Iptor Supply Chain Systems
- Type: Public (former); Private
- Industry: Supply chain management
- Founded: 1978
- Founder: Staffan Ahlberg and Gunnar Rylander
- Headquarters: Stockholm, Sweden
- Number of locations: Worldwide
- Area served: Worldwide
- Key people: Jessica Hayes, CEO
- Products: Supply chain management software
- Services: Supply chain management
- Website: www.iptor.com

= Iptor Supply Chain Systems =

Software company based in Sweden

Iptor Supply Chain Systems, formerly International Business Systems (IBS), is a supply chain management company that provides professional services and enterprise resource management software for distributors and wholesalers, with its headquarters in Stockholm, Sweden. They were previously publicly traded on the Stockholm Stock Exchange and have offices in several countries. They are rated by AMR Research and Frost & Sullivan as the largest supply chain execution services company by revenue.

The company rebranded as Iptor in September 2016.

==History==

Logo as International Business Systems

The company was founded as IBS in 1978 by Staffan Ahlberg and Gunnar Rylander. Both decided to form the company by turning the IT division of Ekonomisk Företagsledning into an independent company. Their first major project was to develop an order processing system for Alfa Laval subsidiaries. The company went public on the Stockholm Stock Exchange in 1986. Around the same time they entered into partnership with IBM and became a supplier of software for the IBM AS/400. Ahlberg retired as the CEO of IBS in 2002 and was the longest serving CEO of a public company in Europe.

IBS expanded into Asia in 1996. The company also has a presence in the United States.

IBS purchased Australian-based international software developer IDS Enterprise Systems in 2005. At the time of the deal, IDS had revenue of €12 million and more than 100 employees and operations in the United Kingdom, the Netherlands, Australia, and Thailand.

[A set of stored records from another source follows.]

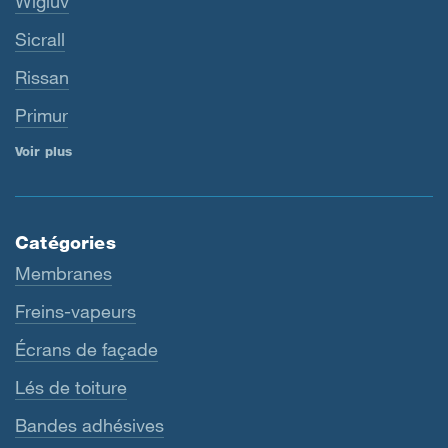
Wigluv
Sicrall
Rissan
Primur
Voir plus
Catégories
Membranes
Freins-vapeurs
Écrans de façade
Lés de toiture
Bandes adhésives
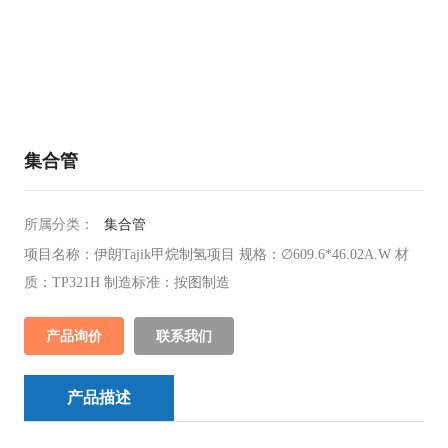
集合管
所属分类：
集合管
项目名称：伊朗Tajik甲烷制氢项目 规格：∅609.6*46.02A.W 材
质：TP321H 制造标准：按图制造
产品询价
联系我们
产品描述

In 2011, IBS was purchased by Symphony Technology Group. The deal made Symphony a 94.9% shareholder of IBS and the company went from being publicly traded to private.

==Products and services==
IBS offers supply chain management software and services to distributors and wholesalers for small, medium and Fortune 500 companies. They also offer logistics, demand management, customer relationship management, financial management, and business intelligence services.

IBS Enterprise distribution resource management is a software suite from IBS that automates supply chain management including inventory planning, purchasing and supplier management, warehouse optimization, value-added services, demand management and returns processing.

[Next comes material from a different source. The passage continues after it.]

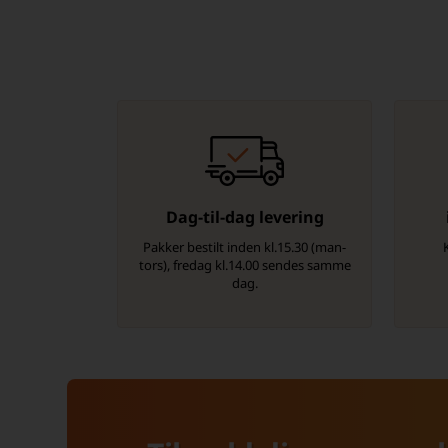
Dag-til-dag levering
Pakker bestilt inden kl.15.30 (man-
tors), fredag kl.14.00 sendes samme
dag.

IBS provides a publishing-specific platform referred to as the Bookmaster. The platform is an enterprise management business software designed for publishers and book distributors in both the print and digital markets. It incorporates financial and supply chain management within the software that also integrates with web-based financial transactions and business management processes.

IBS also offers a platform referred to as Dynaman which supports warehouse operations. The software is designed to improve process control, data capturing and visibility of inventory. It also allows integration with supply chain partner operations.

IBS also offers a connectivity platform designed to allow organizations and applications to connect and communicate with each other. Referred to as the IBS Integrator, it contains more than 12 service-specific adapters which enable it to connect between different systems and business partners. IBS has won multiple awards for the IBS Integrator.

==Awards==
IBS received the Supply-Chain Council Award in 2003, and was named to the list of Top 100 Companies in 2002 by Frontline magazine.